BARNA: Speaking of white people apologizing or seeking absolution, what did you make of that widely mocked “I Take Responsibility” PSA that emerged last week and featured celebrities like Sarah Paulson and Aaron Paul?
LEONARD: I’m a huge fan of many of the participants in that video. I did not know what to make of it, and I don’t think it requires any further comment.
BARNA: You recently tweeted that you would love to see a panel of white people talking about how their whiteness has benefited their careers in the movie industry. Can you expand on that?
LEONARD: Throughout my career, I’ve been invited to participate in panels where the primary subject is my Blackness and how I experienced it in the world and in the industry. I’ve never once seen a panel about whiteness and how white people experience it and how it has affected their careers. And I think that at this moment, when all of these companies and their leadership are expressing their solidarity with the Black Lives Matter movement, I’d love to hear these folks talk about their experience with being white, and how being white has affected and likely benefited their careers. I’d like to hear the CEOs of these media companies answer the question: How would your career trajectory have been different if you were a black woman? To what extent under your watch have your business decisions been touched, if at all, by the systemic racism that still exists in American society, and around the world?

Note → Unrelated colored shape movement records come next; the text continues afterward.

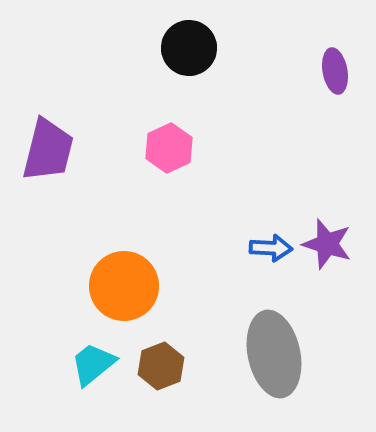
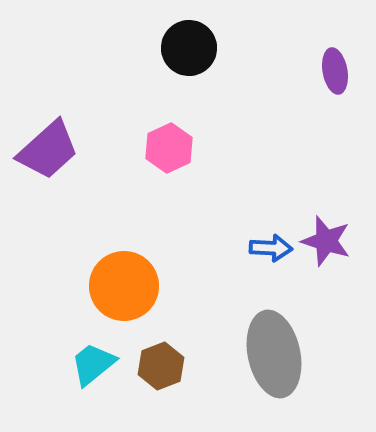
purple trapezoid: rotated 34 degrees clockwise
purple star: moved 1 px left, 3 px up
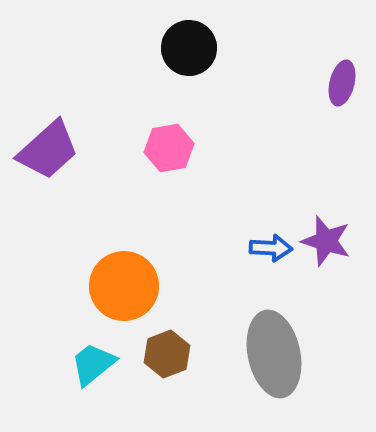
purple ellipse: moved 7 px right, 12 px down; rotated 24 degrees clockwise
pink hexagon: rotated 15 degrees clockwise
brown hexagon: moved 6 px right, 12 px up
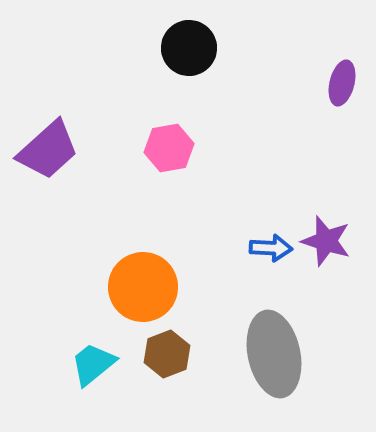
orange circle: moved 19 px right, 1 px down
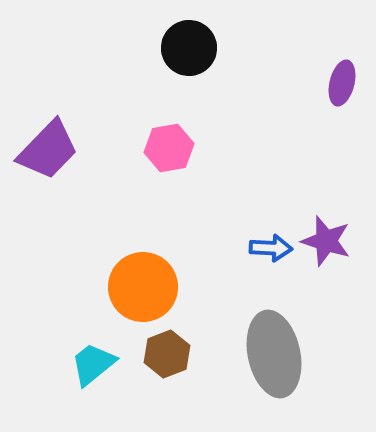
purple trapezoid: rotated 4 degrees counterclockwise
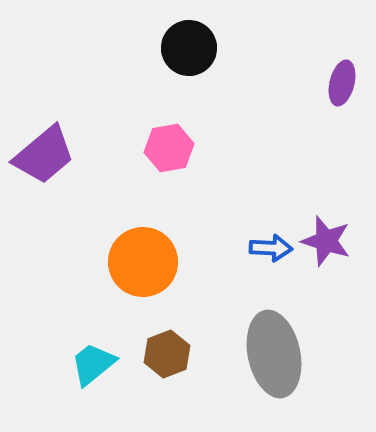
purple trapezoid: moved 4 px left, 5 px down; rotated 6 degrees clockwise
orange circle: moved 25 px up
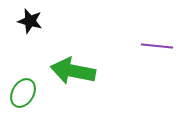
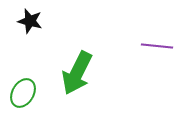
green arrow: moved 4 px right, 2 px down; rotated 75 degrees counterclockwise
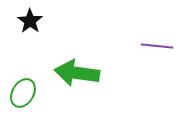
black star: rotated 20 degrees clockwise
green arrow: rotated 72 degrees clockwise
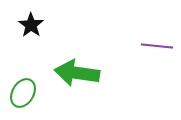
black star: moved 1 px right, 4 px down
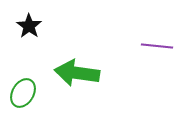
black star: moved 2 px left, 1 px down
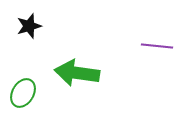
black star: rotated 20 degrees clockwise
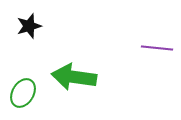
purple line: moved 2 px down
green arrow: moved 3 px left, 4 px down
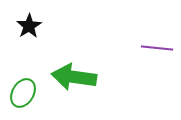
black star: rotated 15 degrees counterclockwise
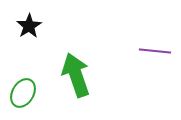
purple line: moved 2 px left, 3 px down
green arrow: moved 2 px right, 2 px up; rotated 63 degrees clockwise
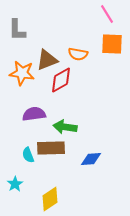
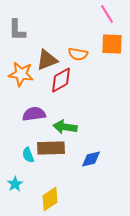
orange star: moved 1 px left, 1 px down
blue diamond: rotated 10 degrees counterclockwise
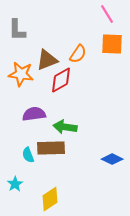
orange semicircle: rotated 66 degrees counterclockwise
blue diamond: moved 21 px right; rotated 40 degrees clockwise
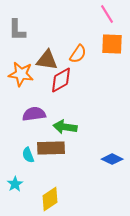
brown triangle: rotated 30 degrees clockwise
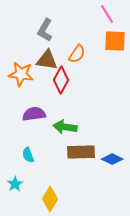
gray L-shape: moved 28 px right; rotated 30 degrees clockwise
orange square: moved 3 px right, 3 px up
orange semicircle: moved 1 px left
red diamond: rotated 32 degrees counterclockwise
brown rectangle: moved 30 px right, 4 px down
yellow diamond: rotated 25 degrees counterclockwise
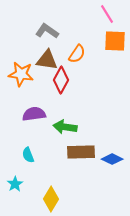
gray L-shape: moved 2 px right, 1 px down; rotated 95 degrees clockwise
yellow diamond: moved 1 px right
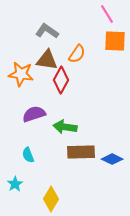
purple semicircle: rotated 10 degrees counterclockwise
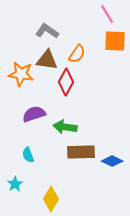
red diamond: moved 5 px right, 2 px down
blue diamond: moved 2 px down
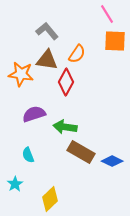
gray L-shape: rotated 15 degrees clockwise
brown rectangle: rotated 32 degrees clockwise
yellow diamond: moved 1 px left; rotated 15 degrees clockwise
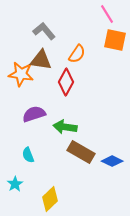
gray L-shape: moved 3 px left
orange square: moved 1 px up; rotated 10 degrees clockwise
brown triangle: moved 6 px left
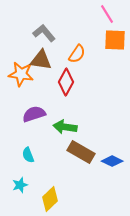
gray L-shape: moved 2 px down
orange square: rotated 10 degrees counterclockwise
cyan star: moved 5 px right, 1 px down; rotated 14 degrees clockwise
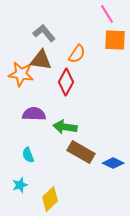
purple semicircle: rotated 20 degrees clockwise
blue diamond: moved 1 px right, 2 px down
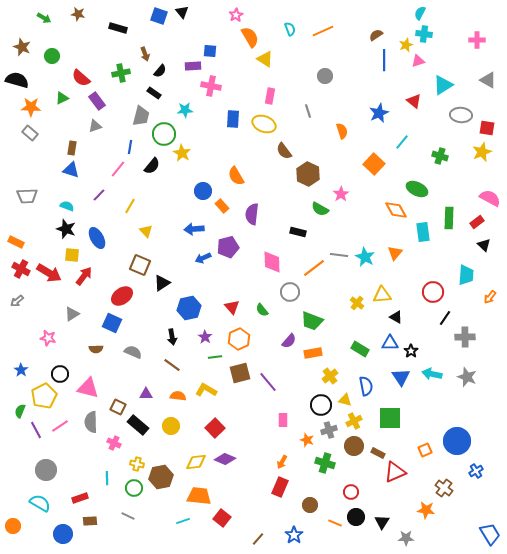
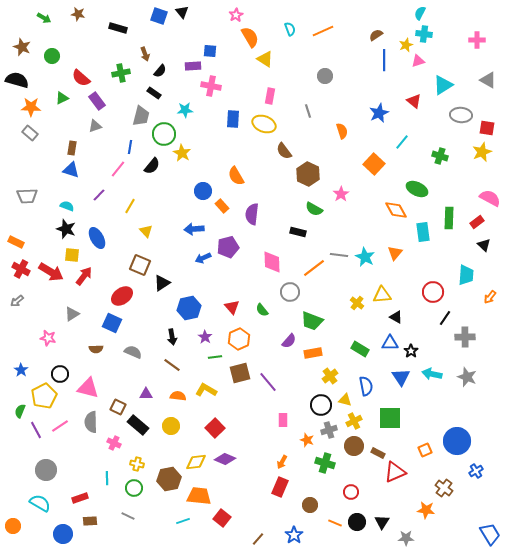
green semicircle at (320, 209): moved 6 px left
red arrow at (49, 273): moved 2 px right, 1 px up
brown hexagon at (161, 477): moved 8 px right, 2 px down
black circle at (356, 517): moved 1 px right, 5 px down
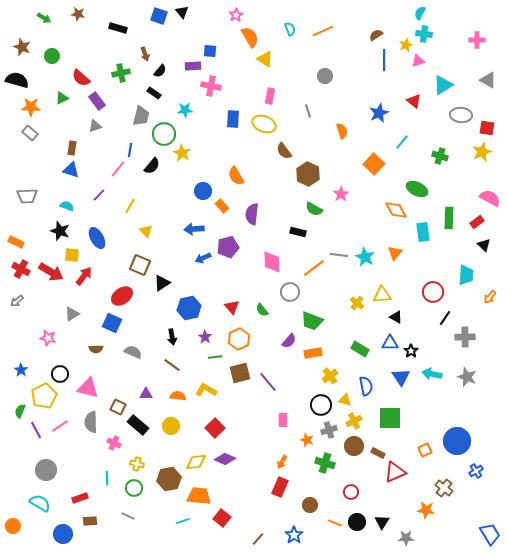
blue line at (130, 147): moved 3 px down
black star at (66, 229): moved 6 px left, 2 px down
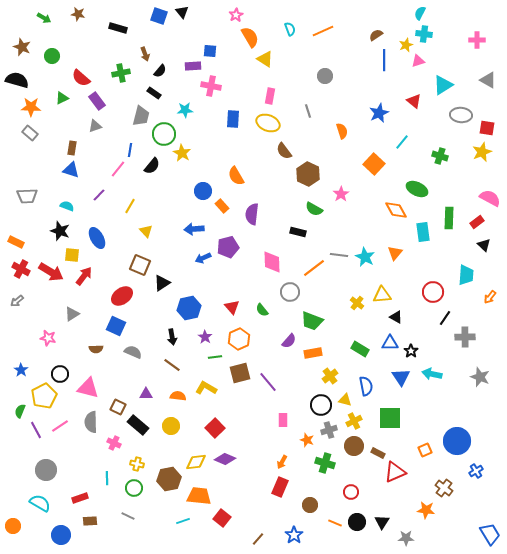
yellow ellipse at (264, 124): moved 4 px right, 1 px up
blue square at (112, 323): moved 4 px right, 3 px down
gray star at (467, 377): moved 13 px right
yellow L-shape at (206, 390): moved 2 px up
blue circle at (63, 534): moved 2 px left, 1 px down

BARNA: Are you concerned that because of the current production freeze, that it might be awhile before we have movies and television address this current moment?
LEONARD: I think the best art about a moment is rarely made in that moment, certainly when it comes to longer-form art. Music, maybe. Photography, definitely. But were the best novels about World War II written during World War II? Was the best fiction about the Spanish flu written at the end of 1918? I don’t think so. With a bit of remove and self-reflection about what this moment means, we’re likely to get better stories than we are trying to rush into production. There are so many unknowns about what the future holds. I’m reluctant to want to rush to make anything that is the definitive story of our time. I think the definitive story of our time is our time, and there will be various artistic interpretations of it in the future, and I look forward to the best of those.
BARNA: Are you optimistic at the way that this movement has sustained itself and the way that it’s evolving?
LEONARD: I’m incredibly inspired by the work of more people than I will ever know. I’ve been Black in America for 41 years, and this moment is unlike anything that I’ve ever personally seen. However, the moment is not the issue. I’m much more interested in what happens in six months, in 12 months, in six years, than I am in what happens tomorrow.
BARNA: Do you ever think about working at another studio? You seem like just the kind of person who could incite change from within.
LEONARD: There was a Harvard Business School study that came out last September that found that movies made from Black List scripts made 90% more in revenue than movies made from non–Black List scripts. I’m certain that with access to financial capital, I’d be able to deliver a pretty substantial return on investment compared to other financing entities in this town. My phone lines are open.